Posseiros contrariam Justiça Federal, mantêm posses ilegais e elevam tensão na TI Pankararu
Indígenas Pankararu, representantes da Funai e AGU na Justiça Federal, em Serra Talhada (PE). Fotos: Ney Pankararu
Por Renato Santana, da Assessoria de Comunicação – Cimi
A crise que se arrasta há 30 anos na Terra Indígena Pankararu, sertão de Pernambuco, ultrapassou todos os limites. Posseiros que ocupam 20% do território tradicional, desrespeitando decisão judicial de desintrusão há décadas, têm impedido o povo de acessar um posto do Programa Saúde da Família, no município de Jatobá. "A Sesai (Secretaria Especial de Saúde Indígena) aparelhou o local para atender a população indígena. Como teve recursos da Prefeitura, os posseiros dizem que é só para atender quem não é índio", explica Sarapó Pankararu.

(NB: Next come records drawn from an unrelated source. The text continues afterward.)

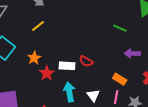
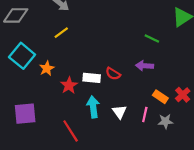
purple arrow: (132, 53) -> (145, 66), moved
orange star: (34, 58) -> (47, 68), moved
orange rectangle: (120, 79) -> (160, 97), moved

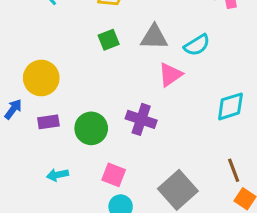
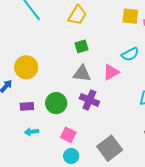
gray triangle: (154, 37) -> (82, 73), moved
green square: (109, 40) -> (81, 46), moved
purple rectangle: (48, 122) -> (27, 106), moved

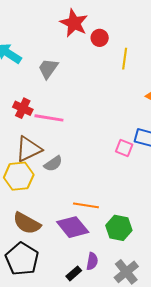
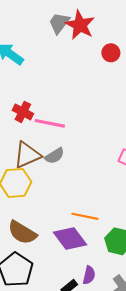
red circle: (100, 38) -> (111, 53), moved
gray trapezoid: (48, 69) -> (59, 23), moved
gray semicircle: (53, 164) -> (55, 156), moved

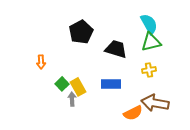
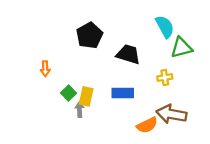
green triangle: (151, 42) -> (181, 48), moved
yellow rectangle: (78, 87) -> (86, 96), turned 42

No último dia 14 de fevereiro, essa história teve mais um capítulo – e mais uma vez favorável aos Pankararu: a 38ª Vara da Justiça Federal de Serra Talhada determinou em reiterada decisão – a primeira é de 2003 – pela retirada dos posseiros da terra indígena. Em 14 de julho de 1987, a terra indígena foi homologada pela Presidência da República com 8.100 hectares – a primeira demarcação ocorreu na década de 1940, executada pelo então Serviço de Proteção ao Índio (SPI). Em agosto do ano passado, durante a última audiência na Justiça Federal que motivou a recente decisão, sobretudo porque os posseiros se negaram a receber a indenização da Funai, 20% do território Pankararu estava tomado pelos não-índios.
São 870 ocupações para 346 famílias de posseiros (Funai, 2016). "Apenas 190 famílias residem na terra indígena, as demais possuem casas, posses aqui na terra, mas moram fora da área", explica Sarapó, que trabalha na Sesai e é integrante da Articulação dos Povos e Organizações Indígenas do Nordeste (Apoinme). Na conta não entram os posseiros que ocupam porções da Terra Indígena de Entre Serras Pankararu, cuja demarcação é distinta.
Os posseiros que residem na terra vivem da agricultura, pois ocupam "as áreas mais planas e férteis. Nós estamos com pouca terra para agricultura, o que é péssimo para a quantidade de índios. A todo ano a população só cresce e a Terra Indígena Pankararu continua com o mesmo tamanho", pondera Sarapó. O indígena explica que como a questão é antiga, muitas famílias Pankararu se espalharam pelos municípios do entorno – Jatobá, Petrolândia e Tacaratu.
"Hoje não vivemos tanta violência por conta desse conflito. Temos receio que com a negativa dos posseiros em sair isso possa voltar, como no passado. Naquele tempo as famílias rumavam muito pra São Paulo. Lá formaram a aldeia Pankararu mais conhecida fora de Pernambuco, na Favela Real Parque, com 2.500 indígenas", afirma Sarapó. Comunidades periféricas em Minas gerais, Alagoas e Bahia também contam com populações Pankararu. Em todos os casos as práticas tradicionais ocorrem.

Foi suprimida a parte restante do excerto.